Instructions to follow
Pull every line with "Time" from the data.

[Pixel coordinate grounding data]
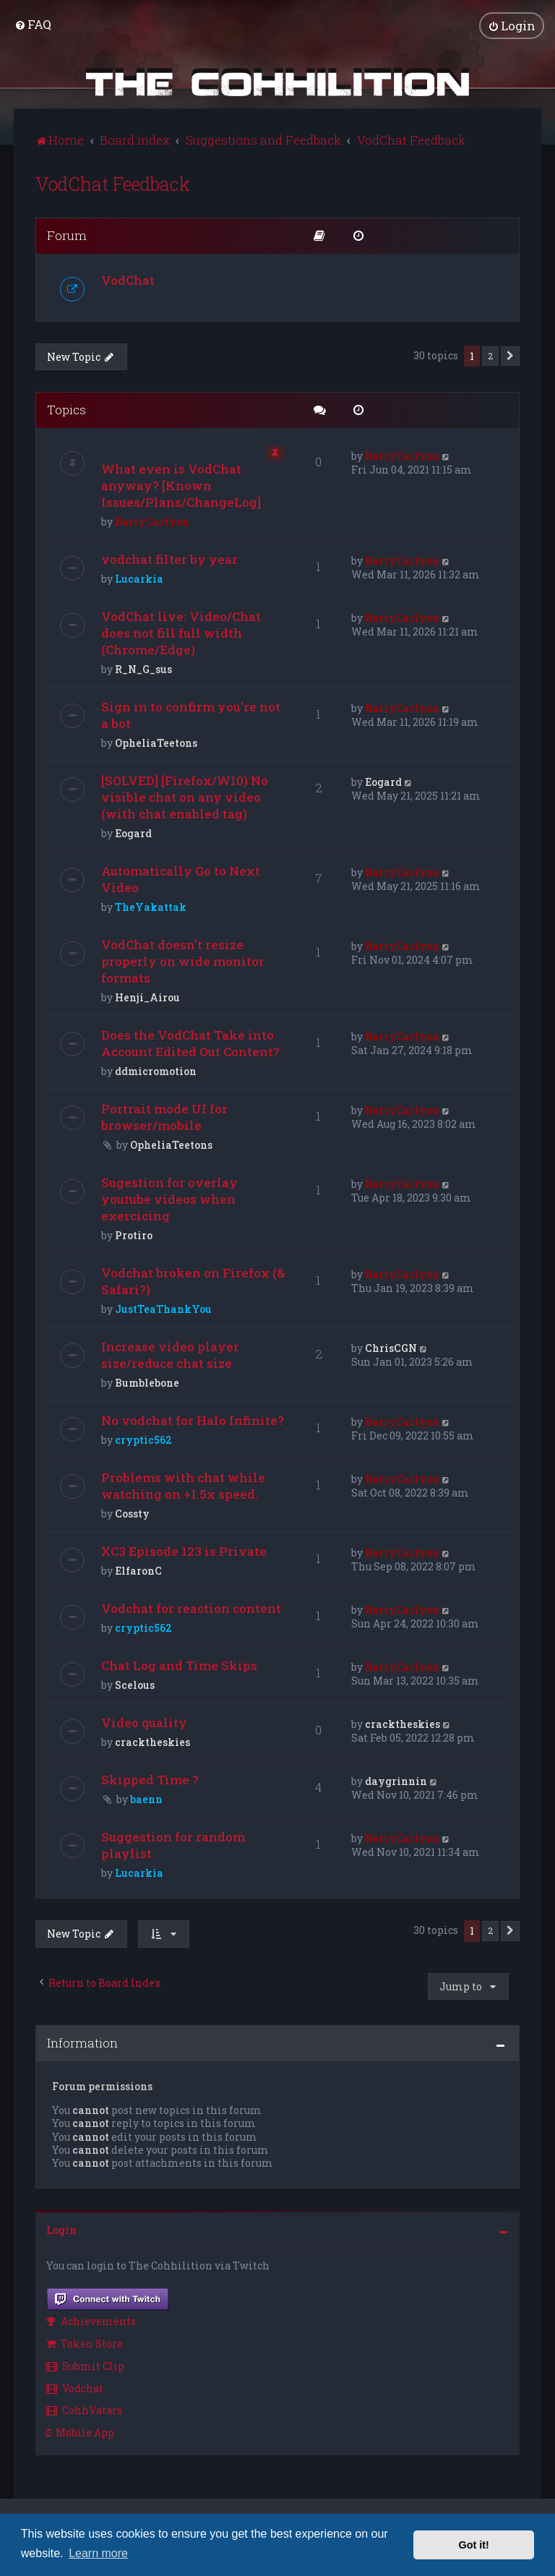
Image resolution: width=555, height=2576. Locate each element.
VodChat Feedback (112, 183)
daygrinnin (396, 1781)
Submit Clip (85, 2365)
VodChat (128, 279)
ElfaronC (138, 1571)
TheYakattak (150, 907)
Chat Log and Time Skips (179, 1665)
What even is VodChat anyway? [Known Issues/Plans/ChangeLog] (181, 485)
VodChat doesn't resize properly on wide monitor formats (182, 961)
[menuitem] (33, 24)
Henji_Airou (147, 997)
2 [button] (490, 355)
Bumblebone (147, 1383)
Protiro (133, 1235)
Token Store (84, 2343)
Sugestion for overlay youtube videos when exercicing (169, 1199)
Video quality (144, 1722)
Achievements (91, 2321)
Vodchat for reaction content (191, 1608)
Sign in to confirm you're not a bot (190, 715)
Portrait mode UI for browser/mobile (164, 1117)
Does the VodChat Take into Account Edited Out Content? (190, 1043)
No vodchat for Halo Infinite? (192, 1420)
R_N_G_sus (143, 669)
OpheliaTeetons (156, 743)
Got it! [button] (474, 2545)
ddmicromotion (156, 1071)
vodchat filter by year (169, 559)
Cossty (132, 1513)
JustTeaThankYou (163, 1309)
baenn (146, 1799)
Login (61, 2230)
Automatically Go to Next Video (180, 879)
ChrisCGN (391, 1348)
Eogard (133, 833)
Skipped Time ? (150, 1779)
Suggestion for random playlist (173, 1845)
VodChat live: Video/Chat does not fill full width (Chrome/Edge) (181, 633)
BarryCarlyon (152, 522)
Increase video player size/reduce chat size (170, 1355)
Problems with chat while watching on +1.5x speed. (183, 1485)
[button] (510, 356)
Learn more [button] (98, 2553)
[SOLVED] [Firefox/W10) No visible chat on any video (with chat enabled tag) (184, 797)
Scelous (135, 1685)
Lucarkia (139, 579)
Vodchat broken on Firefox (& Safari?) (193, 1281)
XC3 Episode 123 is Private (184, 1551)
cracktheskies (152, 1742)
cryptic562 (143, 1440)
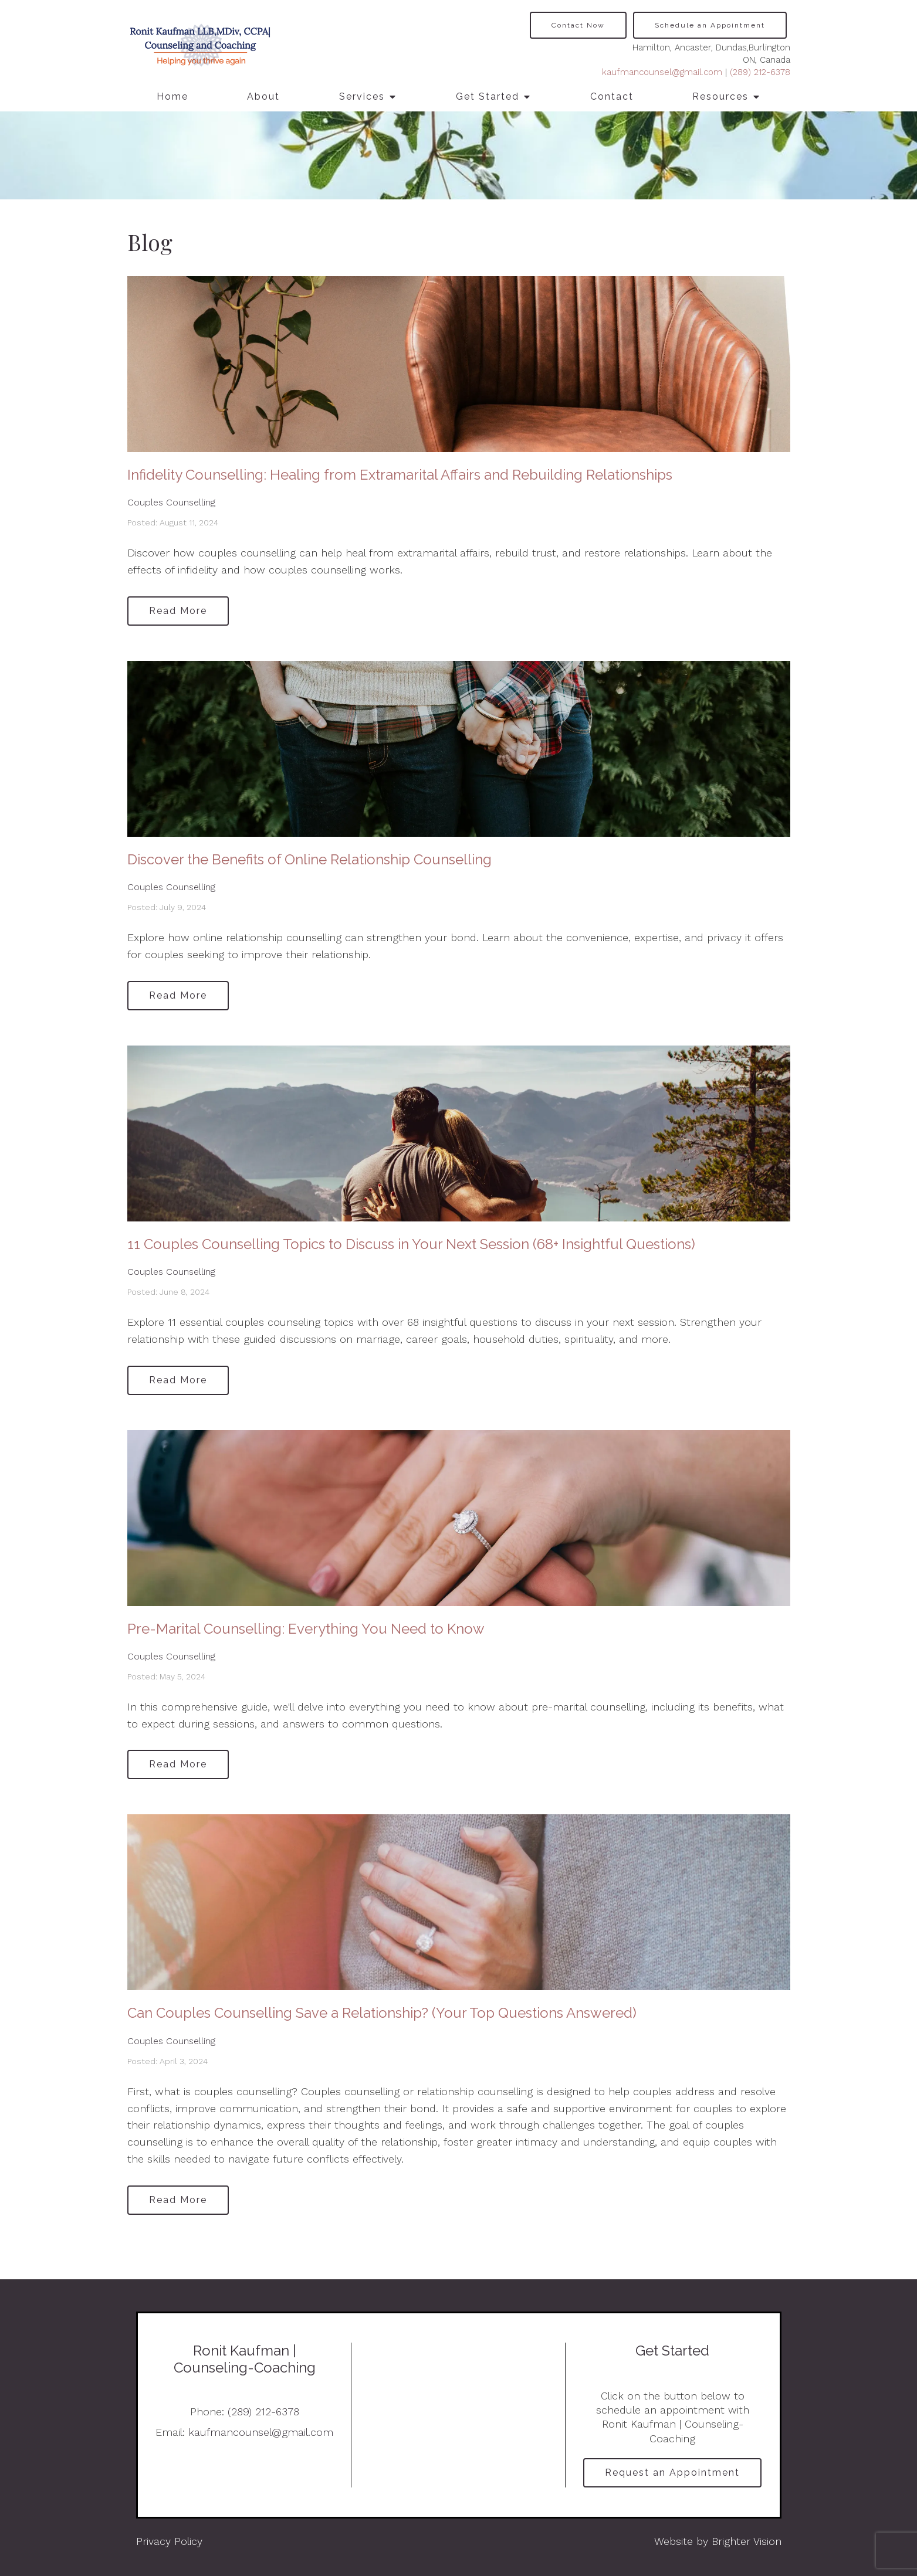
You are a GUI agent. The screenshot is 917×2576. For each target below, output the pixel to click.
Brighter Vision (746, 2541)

Final answer
Chat Log and Time Skips (179, 1665)
Skipped Time ? (150, 1779)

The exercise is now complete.